TASK DETAILS -
Send back exactly the lines from the opening line of the records below through the one with "uvert devant son".

Stored data entries
────────────────────────────────────────

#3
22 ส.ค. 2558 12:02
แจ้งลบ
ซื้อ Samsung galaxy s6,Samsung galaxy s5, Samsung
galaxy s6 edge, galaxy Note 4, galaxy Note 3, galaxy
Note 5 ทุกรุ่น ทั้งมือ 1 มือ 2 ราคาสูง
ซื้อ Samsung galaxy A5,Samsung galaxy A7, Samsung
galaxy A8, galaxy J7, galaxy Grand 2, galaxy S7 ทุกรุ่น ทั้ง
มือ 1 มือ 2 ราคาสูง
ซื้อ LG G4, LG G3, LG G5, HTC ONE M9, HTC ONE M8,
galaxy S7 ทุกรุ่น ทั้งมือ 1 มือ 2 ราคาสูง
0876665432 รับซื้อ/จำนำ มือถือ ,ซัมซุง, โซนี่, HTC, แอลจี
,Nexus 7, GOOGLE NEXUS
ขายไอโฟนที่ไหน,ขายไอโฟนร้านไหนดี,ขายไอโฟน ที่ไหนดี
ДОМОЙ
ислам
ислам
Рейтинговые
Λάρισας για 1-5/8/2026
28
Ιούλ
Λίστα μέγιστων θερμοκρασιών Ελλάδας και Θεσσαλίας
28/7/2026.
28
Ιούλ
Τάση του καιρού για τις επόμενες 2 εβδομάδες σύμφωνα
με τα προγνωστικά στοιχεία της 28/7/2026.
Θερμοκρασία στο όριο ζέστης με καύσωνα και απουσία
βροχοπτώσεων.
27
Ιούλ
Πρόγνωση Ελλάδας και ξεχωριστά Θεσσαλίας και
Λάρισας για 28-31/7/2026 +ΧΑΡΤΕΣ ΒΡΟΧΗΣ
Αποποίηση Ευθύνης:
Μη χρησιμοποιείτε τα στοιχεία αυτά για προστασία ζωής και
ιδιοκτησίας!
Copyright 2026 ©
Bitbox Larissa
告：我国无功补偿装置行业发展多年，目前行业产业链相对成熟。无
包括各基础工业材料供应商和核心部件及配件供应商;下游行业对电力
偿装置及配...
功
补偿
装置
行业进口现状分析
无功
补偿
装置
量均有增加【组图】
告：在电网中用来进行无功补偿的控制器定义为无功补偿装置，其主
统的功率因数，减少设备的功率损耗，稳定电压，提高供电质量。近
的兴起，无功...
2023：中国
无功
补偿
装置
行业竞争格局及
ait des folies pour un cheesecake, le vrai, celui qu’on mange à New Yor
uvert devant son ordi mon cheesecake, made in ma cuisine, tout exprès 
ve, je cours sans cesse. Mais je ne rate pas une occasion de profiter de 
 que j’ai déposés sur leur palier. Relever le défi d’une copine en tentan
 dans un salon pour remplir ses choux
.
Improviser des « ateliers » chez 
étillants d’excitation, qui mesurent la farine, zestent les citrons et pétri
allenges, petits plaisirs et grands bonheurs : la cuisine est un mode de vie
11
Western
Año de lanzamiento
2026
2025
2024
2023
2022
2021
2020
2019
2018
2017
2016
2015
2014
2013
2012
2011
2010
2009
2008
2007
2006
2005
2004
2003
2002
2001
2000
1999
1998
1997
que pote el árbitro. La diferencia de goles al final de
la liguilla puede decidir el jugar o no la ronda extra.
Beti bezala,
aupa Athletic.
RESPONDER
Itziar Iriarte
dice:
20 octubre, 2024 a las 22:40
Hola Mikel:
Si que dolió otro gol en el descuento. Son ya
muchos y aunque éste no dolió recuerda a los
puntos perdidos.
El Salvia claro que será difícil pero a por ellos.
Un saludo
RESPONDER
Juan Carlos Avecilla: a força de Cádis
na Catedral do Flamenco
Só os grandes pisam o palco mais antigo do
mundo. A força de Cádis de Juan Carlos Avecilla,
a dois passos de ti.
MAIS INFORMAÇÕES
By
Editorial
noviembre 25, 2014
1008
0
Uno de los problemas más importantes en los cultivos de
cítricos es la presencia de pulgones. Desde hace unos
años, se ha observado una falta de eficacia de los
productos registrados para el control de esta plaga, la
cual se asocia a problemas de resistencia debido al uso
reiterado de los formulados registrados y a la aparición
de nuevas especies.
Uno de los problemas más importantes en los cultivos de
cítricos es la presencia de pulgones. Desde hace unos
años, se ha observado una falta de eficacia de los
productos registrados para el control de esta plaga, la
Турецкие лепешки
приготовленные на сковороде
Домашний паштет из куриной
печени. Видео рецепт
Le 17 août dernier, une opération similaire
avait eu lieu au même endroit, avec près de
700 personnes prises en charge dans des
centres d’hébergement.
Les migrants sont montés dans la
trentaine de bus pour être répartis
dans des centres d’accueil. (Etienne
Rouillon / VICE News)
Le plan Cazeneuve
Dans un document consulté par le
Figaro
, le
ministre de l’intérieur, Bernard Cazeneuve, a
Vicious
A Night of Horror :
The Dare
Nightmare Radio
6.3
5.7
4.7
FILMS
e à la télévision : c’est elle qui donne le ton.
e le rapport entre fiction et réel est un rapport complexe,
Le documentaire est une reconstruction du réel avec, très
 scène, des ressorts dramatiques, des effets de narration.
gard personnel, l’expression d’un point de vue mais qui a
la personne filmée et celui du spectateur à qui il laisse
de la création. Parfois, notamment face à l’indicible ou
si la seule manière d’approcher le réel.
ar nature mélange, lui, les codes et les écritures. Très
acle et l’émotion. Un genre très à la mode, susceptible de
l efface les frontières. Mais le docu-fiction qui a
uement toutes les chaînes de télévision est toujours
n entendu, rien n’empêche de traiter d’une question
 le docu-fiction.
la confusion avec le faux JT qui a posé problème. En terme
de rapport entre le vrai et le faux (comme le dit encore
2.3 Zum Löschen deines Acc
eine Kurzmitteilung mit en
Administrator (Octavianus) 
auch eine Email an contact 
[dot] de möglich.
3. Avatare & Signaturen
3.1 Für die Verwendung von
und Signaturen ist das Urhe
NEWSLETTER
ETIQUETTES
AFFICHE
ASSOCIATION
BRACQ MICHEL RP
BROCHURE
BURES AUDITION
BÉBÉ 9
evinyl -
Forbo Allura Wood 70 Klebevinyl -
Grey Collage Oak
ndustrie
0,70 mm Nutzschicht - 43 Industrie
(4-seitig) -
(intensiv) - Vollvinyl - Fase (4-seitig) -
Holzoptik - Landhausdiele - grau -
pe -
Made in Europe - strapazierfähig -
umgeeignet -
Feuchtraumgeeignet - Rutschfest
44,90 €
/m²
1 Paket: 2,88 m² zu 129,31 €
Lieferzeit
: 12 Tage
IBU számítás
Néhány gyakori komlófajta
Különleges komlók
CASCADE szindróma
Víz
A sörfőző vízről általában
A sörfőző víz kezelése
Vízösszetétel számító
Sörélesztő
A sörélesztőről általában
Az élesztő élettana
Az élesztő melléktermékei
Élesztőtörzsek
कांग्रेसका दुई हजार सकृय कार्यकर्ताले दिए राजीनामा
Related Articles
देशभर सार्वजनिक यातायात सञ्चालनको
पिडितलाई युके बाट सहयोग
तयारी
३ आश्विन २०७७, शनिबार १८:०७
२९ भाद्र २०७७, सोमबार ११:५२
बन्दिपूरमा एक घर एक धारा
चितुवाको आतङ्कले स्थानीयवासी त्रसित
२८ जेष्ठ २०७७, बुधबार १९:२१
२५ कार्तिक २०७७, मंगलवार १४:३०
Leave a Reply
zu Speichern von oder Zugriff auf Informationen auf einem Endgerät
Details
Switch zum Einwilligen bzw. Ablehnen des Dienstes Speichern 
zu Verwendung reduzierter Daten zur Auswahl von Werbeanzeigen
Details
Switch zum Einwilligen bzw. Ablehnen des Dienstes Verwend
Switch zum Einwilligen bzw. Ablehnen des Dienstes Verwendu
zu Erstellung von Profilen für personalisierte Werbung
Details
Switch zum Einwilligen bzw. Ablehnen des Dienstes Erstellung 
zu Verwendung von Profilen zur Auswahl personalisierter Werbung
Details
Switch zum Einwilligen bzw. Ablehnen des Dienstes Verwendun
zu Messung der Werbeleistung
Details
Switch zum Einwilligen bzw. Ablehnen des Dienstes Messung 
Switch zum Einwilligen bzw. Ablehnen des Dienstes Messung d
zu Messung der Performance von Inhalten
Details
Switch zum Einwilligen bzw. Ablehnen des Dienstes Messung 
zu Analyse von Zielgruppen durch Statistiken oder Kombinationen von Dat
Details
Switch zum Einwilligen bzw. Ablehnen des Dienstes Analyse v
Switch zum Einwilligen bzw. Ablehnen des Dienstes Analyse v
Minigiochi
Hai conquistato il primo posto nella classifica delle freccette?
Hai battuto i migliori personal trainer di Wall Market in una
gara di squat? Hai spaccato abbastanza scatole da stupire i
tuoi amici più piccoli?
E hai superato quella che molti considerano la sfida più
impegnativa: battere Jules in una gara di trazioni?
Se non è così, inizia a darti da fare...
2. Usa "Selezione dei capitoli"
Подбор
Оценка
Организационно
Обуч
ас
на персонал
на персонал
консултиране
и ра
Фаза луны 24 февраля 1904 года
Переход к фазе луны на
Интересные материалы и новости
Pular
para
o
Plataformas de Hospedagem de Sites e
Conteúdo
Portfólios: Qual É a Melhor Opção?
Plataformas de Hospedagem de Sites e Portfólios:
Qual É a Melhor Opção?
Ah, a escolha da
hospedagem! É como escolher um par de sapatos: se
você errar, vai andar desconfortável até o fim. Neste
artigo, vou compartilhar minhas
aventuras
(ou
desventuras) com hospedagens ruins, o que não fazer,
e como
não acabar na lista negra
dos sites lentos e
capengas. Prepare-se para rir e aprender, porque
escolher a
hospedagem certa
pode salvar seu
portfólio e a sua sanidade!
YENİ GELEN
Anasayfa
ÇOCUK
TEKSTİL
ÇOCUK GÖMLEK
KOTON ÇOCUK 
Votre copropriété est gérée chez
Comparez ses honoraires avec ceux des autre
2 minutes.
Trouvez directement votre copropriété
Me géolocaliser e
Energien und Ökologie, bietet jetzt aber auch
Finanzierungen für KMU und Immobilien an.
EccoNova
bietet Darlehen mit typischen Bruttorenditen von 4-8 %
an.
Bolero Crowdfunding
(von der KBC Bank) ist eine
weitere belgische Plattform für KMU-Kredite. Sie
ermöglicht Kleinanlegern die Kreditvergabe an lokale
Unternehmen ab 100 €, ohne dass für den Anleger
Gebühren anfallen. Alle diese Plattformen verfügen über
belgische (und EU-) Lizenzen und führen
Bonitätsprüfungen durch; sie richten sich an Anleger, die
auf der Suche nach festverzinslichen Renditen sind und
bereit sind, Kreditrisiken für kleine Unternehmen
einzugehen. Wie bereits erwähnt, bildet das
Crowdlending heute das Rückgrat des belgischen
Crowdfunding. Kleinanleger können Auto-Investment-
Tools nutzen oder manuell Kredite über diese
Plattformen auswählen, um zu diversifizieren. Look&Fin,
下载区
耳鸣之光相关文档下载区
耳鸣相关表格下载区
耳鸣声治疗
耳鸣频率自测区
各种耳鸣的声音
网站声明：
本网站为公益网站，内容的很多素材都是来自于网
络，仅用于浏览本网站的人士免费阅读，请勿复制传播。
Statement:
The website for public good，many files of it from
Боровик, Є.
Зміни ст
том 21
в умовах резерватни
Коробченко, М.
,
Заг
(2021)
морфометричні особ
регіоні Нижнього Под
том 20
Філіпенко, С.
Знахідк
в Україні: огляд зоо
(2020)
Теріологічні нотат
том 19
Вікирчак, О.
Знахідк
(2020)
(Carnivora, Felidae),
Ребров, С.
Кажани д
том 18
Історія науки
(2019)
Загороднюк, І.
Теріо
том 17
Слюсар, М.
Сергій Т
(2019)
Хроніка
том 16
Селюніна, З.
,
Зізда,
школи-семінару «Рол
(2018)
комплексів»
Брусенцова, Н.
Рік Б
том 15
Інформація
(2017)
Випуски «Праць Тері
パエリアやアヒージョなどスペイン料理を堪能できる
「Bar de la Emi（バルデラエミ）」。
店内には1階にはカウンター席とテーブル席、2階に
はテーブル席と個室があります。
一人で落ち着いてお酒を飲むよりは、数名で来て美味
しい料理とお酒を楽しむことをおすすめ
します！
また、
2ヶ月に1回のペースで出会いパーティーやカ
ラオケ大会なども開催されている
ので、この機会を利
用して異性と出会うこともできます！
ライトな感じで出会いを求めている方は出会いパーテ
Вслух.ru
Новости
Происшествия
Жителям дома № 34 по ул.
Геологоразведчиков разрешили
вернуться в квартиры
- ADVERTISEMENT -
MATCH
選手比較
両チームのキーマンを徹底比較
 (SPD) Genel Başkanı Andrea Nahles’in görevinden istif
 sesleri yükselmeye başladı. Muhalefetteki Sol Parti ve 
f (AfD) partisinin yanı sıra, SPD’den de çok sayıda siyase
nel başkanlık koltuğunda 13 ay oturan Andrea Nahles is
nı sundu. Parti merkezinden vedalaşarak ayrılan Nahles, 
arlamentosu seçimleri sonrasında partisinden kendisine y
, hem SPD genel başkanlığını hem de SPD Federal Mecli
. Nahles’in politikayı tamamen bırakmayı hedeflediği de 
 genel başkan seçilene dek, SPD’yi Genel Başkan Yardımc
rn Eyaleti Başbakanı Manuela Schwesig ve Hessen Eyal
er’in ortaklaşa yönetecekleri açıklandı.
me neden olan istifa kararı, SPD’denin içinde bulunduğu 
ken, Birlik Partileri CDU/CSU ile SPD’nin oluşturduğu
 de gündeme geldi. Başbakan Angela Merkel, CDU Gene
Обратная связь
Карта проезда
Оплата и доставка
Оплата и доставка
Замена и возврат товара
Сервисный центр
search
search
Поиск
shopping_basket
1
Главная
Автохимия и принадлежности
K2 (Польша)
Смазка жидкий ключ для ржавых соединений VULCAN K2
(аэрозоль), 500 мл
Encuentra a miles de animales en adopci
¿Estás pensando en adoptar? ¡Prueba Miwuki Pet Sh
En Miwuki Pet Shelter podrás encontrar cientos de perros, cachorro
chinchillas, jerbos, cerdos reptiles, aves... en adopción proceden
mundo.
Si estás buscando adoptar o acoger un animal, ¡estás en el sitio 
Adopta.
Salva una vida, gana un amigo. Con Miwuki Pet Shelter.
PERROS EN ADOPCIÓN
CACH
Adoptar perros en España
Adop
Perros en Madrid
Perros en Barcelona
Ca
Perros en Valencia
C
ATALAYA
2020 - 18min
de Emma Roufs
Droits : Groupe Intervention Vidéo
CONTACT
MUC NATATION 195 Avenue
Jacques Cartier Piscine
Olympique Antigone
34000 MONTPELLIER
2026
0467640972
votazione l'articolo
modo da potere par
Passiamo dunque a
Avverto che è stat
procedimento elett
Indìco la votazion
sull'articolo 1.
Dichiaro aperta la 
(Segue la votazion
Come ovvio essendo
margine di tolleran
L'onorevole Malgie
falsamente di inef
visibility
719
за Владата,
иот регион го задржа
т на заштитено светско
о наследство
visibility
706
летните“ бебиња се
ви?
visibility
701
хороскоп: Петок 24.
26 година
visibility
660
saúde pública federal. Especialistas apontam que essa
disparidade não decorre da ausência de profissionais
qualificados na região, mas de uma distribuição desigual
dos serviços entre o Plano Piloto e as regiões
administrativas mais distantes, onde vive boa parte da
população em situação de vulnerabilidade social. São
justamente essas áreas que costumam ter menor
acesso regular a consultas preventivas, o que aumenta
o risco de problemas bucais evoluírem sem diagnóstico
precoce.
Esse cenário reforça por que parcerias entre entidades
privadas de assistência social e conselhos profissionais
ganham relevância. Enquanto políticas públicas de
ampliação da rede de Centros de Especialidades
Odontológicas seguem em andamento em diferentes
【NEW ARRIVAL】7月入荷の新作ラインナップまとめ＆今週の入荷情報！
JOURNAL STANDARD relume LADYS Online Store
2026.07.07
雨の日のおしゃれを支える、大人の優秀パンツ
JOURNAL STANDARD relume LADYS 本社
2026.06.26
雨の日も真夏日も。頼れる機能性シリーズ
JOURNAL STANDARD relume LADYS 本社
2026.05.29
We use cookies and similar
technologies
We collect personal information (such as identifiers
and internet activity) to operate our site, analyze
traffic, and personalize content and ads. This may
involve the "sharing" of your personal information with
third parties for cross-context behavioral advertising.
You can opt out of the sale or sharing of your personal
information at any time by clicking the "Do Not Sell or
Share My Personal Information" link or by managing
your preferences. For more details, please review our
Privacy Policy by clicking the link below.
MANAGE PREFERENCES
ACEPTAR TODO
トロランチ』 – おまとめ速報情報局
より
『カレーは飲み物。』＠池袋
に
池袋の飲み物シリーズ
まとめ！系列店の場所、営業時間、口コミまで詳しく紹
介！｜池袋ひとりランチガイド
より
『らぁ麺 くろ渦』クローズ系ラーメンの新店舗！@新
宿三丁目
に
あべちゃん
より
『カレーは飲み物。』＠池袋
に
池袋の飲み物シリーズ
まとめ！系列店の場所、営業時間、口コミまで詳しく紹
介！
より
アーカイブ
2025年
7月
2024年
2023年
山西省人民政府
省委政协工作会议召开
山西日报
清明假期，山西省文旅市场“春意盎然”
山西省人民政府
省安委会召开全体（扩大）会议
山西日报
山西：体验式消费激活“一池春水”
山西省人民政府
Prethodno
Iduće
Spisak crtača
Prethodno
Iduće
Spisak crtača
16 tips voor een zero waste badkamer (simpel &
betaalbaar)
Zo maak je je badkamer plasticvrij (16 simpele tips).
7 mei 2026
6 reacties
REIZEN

────────────────────────────────────────

ANSWER BOX -
#3
22 ส.ค. 2558 12:02
แจ้งลบ
ซื้อ Samsung galaxy s6,Samsung galaxy s5, Samsung
galaxy s6 edge, galaxy Note 4, galaxy Note 3, galaxy
Note 5 ทุกรุ่น ทั้งมือ 1 มือ 2 ราคาสูง
ซื้อ Samsung galaxy A5,Samsung galaxy A7, Samsung
galaxy A8, galaxy J7, galaxy Grand 2, galaxy S7 ทุกรุ่น ทั้ง
มือ 1 มือ 2 ราคาสูง
ซื้อ LG G4, LG G3, LG G5, HTC ONE M9, HTC ONE M8,
galaxy S7 ทุกรุ่น ทั้งมือ 1 มือ 2 ราคาสูง
0876665432 รับซื้อ/จำนำ มือถือ ,ซัมซุง, โซนี่, HTC, แอลจี
,Nexus 7, GOOGLE NEXUS
ขายไอโฟนที่ไหน,ขายไอโฟนร้านไหนดี,ขายไอโฟน ที่ไหนดี
ДОМОЙ
ислам
ислам
Рейтинговые
Λάρισας για 1-5/8/2026
28
Ιούλ
Λίστα μέγιστων θερμοκρασιών Ελλάδας και Θεσσαλίας
28/7/2026.
28
Ιούλ
Τάση του καιρού για τις επόμενες 2 εβδομάδες σύμφωνα
με τα προγνωστικά στοιχεία της 28/7/2026.
Θερμοκρασία στο όριο ζέστης με καύσωνα και απουσία
βροχοπτώσεων.
27
Ιούλ
Πρόγνωση Ελλάδας και ξεχωριστά Θεσσαλίας και
Λάρισας για 28-31/7/2026 +ΧΑΡΤΕΣ ΒΡΟΧΗΣ
Αποποίηση Ευθύνης:
Μη χρησιμοποιείτε τα στοιχεία αυτά για προστασία ζωής και
ιδιοκτησίας!
Copyright 2026 ©
Bitbox Larissa
告：我国无功补偿装置行业发展多年，目前行业产业链相对成熟。无
包括各基础工业材料供应商和核心部件及配件供应商;下游行业对电力
偿装置及配...
功
补偿
装置
行业进口现状分析
无功
补偿
装置
量均有增加【组图】
告：在电网中用来进行无功补偿的控制器定义为无功补偿装置，其主
统的功率因数，减少设备的功率损耗，稳定电压，提高供电质量。近
的兴起，无功...
2023：中国
无功
补偿
装置
行业竞争格局及
ait des folies pour un cheesecake, le vrai, celui qu’on mange à New Yor
uvert devant son ordi mon cheesecake, made in ma cuisine, tout exprès 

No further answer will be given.